Robert Capps, Authentication Strategist and Vice President at NuData Security:
“While full details have not yet been confirmed, yet again, this is another breach that highlights the need for companies to focus on new types of authentication methods. Changing passwords is a Band-Aid. The approach needs to be to the root of the issue – the data the hackers are going after. If we, as an industry find ways to render this stolen personal information valueless to the hackers by instituting multiple layers of security, we take power out of their hands. Layers that includes passive biometrics and behavioral analytics, physical biometrics, 2-factor authentication and more to accurately identify the person behind the device and to determine if it the correct person by their behavior even when these stolen credentials make their way into the hacker’s hands. If one authenticating piece of data is compromised, another one will take its place. While hackers continue to use stolen credentials, their actions could be stopped by through behavioral and biometric analyses. As hard as cyber criminals may try, they cannot mimic the exact behavior of the customer.”

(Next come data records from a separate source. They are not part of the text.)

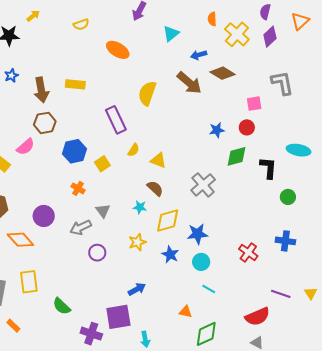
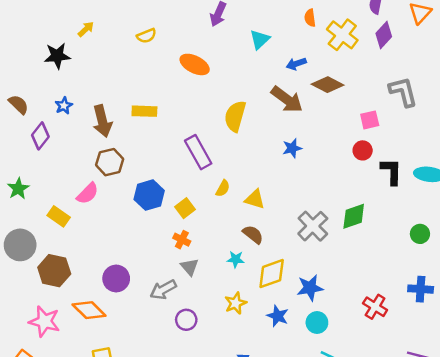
blue star: (217, 130) -> (292, 148), moved
green diamond: (236, 156) -> (354, 216), moved
black L-shape: (268, 168) -> (391, 171), moved
orange cross: (78, 188) -> (182, 240), moved

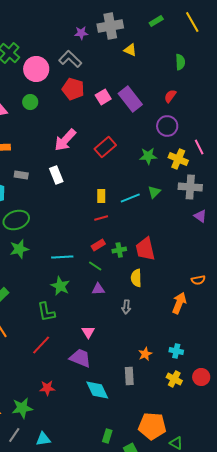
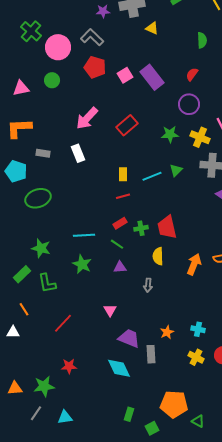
green star: (19, 249) -> (41, 248), moved, turned 30
orange arrow: (179, 303) -> (194, 264), moved
green L-shape: (46, 312) -> (47, 283), moved
purple trapezoid: (80, 358) -> (129, 338), moved

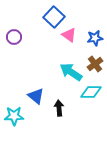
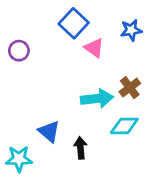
blue star: (95, 38) -> (131, 30), moved
cyan arrow: (71, 72) -> (97, 99), turned 140

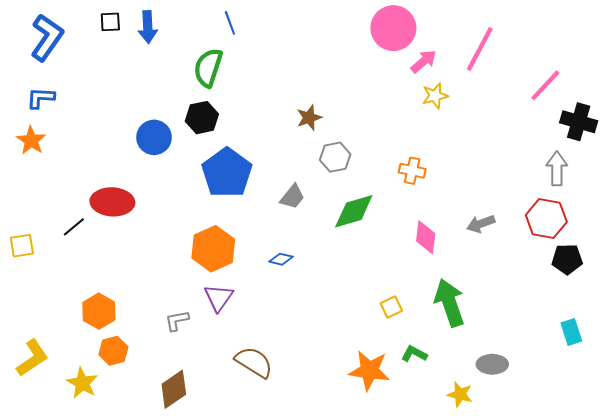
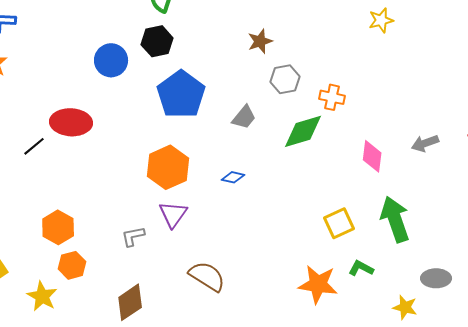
orange cross: (412, 171) -> (332, 97), moved
yellow square: (391, 307) -> (339, 223), size x1.4

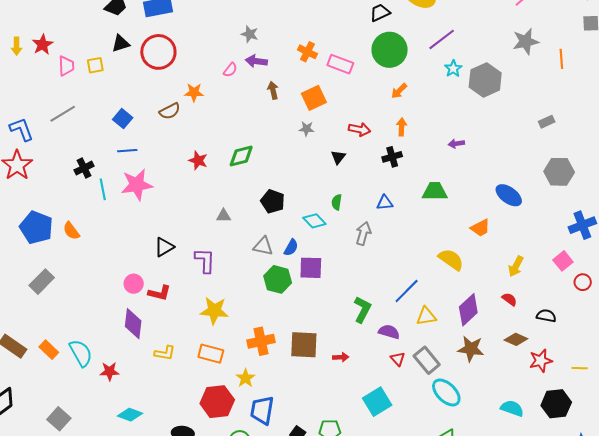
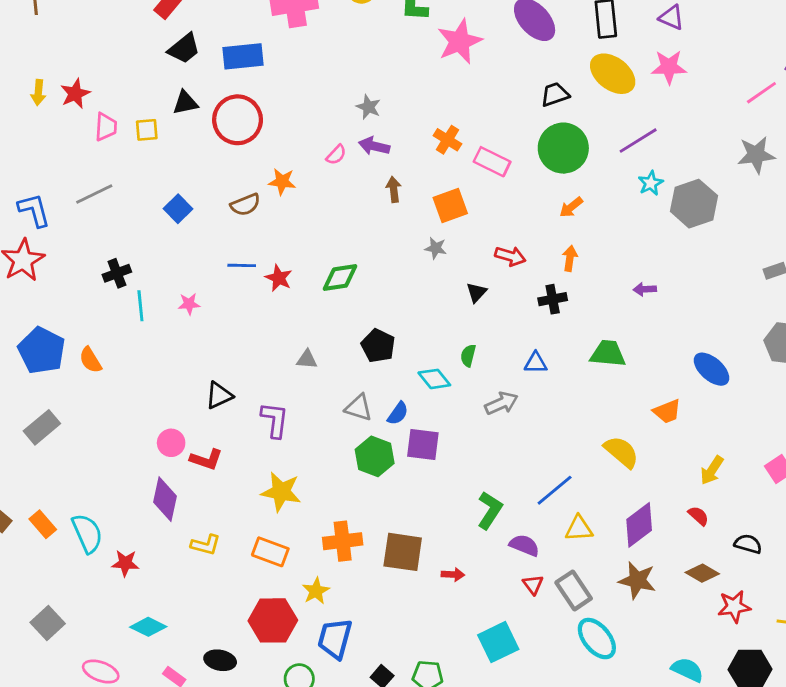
blue line: (127, 151) -> (242, 265), moved
pink star: (137, 185) -> (189, 304), size x0.5
gray arrow: (363, 233) -> (501, 403), turned 45

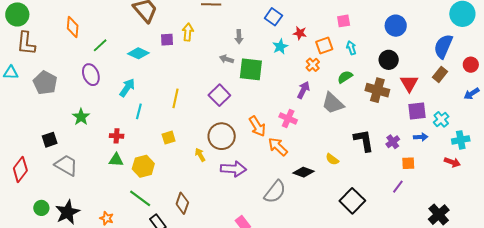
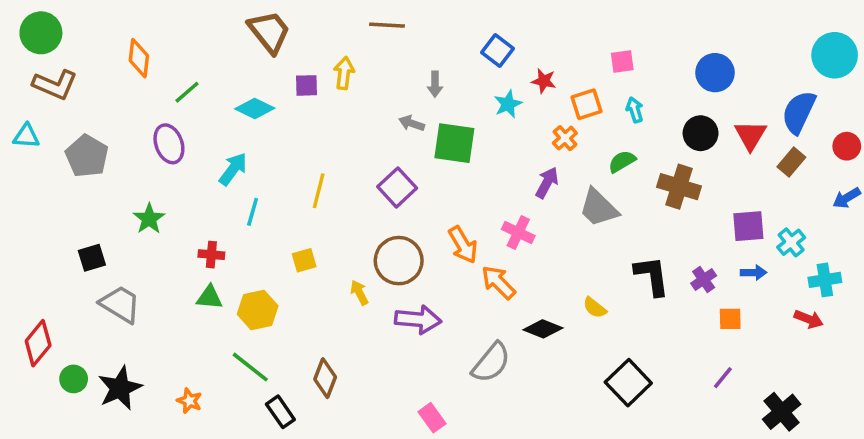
brown L-shape: (26, 43) -> (55, 85), turned -75
red triangle: (409, 83) -> (750, 135), moved
red diamond: (20, 169) -> (38, 343), moved
purple line: (398, 187) -> (723, 378), moved

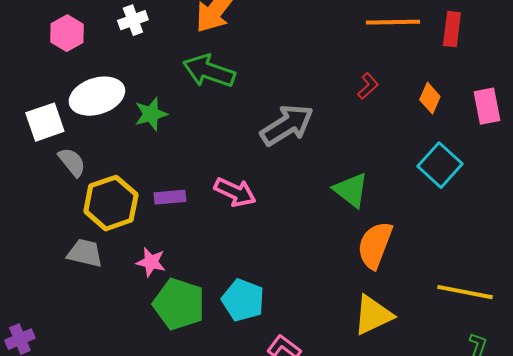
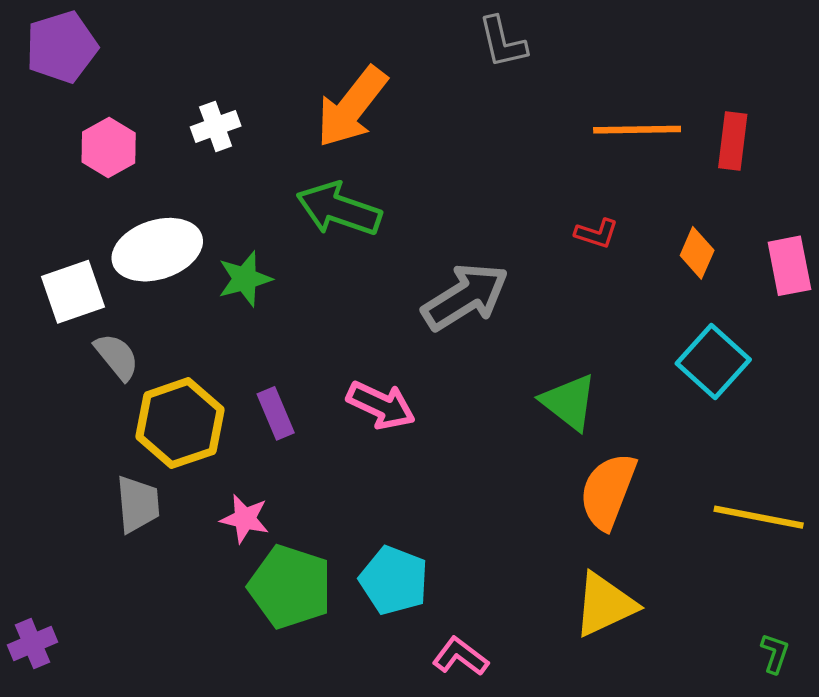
red L-shape: (368, 86) -> (597, 233), turned 60
purple rectangle: (170, 197) -> (276, 413), turned 72
gray trapezoid: (85, 253) -> (138, 504), turned 72
yellow line: (465, 292) -> (759, 517), moved

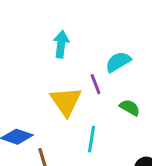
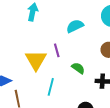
cyan arrow: (61, 44) -> (33, 12), moved
cyan semicircle: (118, 62) -> (75, 26), moved

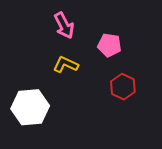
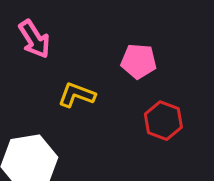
pink arrow: (64, 25) -> (34, 39), moved

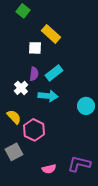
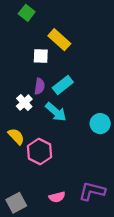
cyan arrow: (48, 96) -> (56, 112), turned 36
gray square: (14, 152) -> (16, 203), moved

Andrew Clarke, EMEA Director at One Identity:
“Virgin America demonstrates its use of best practice, pro-active approach in security monitoring activities have enabled their security team to immediately notice an attempt to access their internal systems where staff and contractor information was stored. Often companies are unaware that these incidents have even taken place. Moreover, they clearly had well practiced plans to mitigate the impact of the risk and ensure the affected individuals were notified. Although no details of the attack methods have been revealed yet, often these type of incidents are as a result of a hacker getting privileged access which enables them to navigate the target company’s network with ease. To stop such an incident from occurring in the first place, companies are now placing privilege accounts under central control – enabling them to safeguard credentials that in the wrong hands can cause an incident.”
Mark James, Security Specialist at ESET:
“The good things to take from this are that they spotted they had been hacked and have notified the affected parties. The bad, of course, is that hackers were able to get away with data that is unchangeable.
As usual the obligatory line is included “credit card information wasn’t compromised” and that is great news- but it’s a lot easier to cancel or change a credit card, than it is to change the info stolen; this includes names and addresses, Social Security numbers, and driving license data- all the type of data that has and will be used to attempt to gain more info, identity theft or be used as a basis of trust to communicate with others.
We tend to prioritise financial data over other stolen data because it can have an immediate affect, but they are easy to change, expire or we often replace them ourselves if we find a better company to look after our finances. It’s a lot harder to change the data we see stolen every day. Although with that said, it’s not impossible to change your social security number if you are concerned, but bear in mind “Changing your number is not easy, and this is not a decision to be taken lightly” and how often can you do it? These days if you were to change your name, address and social security number every time it was hacked or stolen, it would turn into a hobby rather than an odd occurrence!
Of course if you are or have been affected by a data hack the usual procedures should be followed- keep an eye on your finances, even small out of the ordinary transactions you don’t recognise might be an indication that something is not right. Always be wary of emails or phone calls asking for more information; if you get one take a few minutes to validate if its genuine. If needed call them back using an publicly advertised number and check to make sure- they want you to be safe as much as you want to be safe, so they will be happy to help you validate them as a company that cares.”
Javvad Malik, Security Advocate at AlienVault:
“While details aren’t clear as to who breached Virgin America’s systems, or how. The fact that Virgin was able to detect the breach itself demonstrates the value and requirement in having good security monitoring and threat detection capabilities in place to discover breaches rapidly in order to minimise impact.”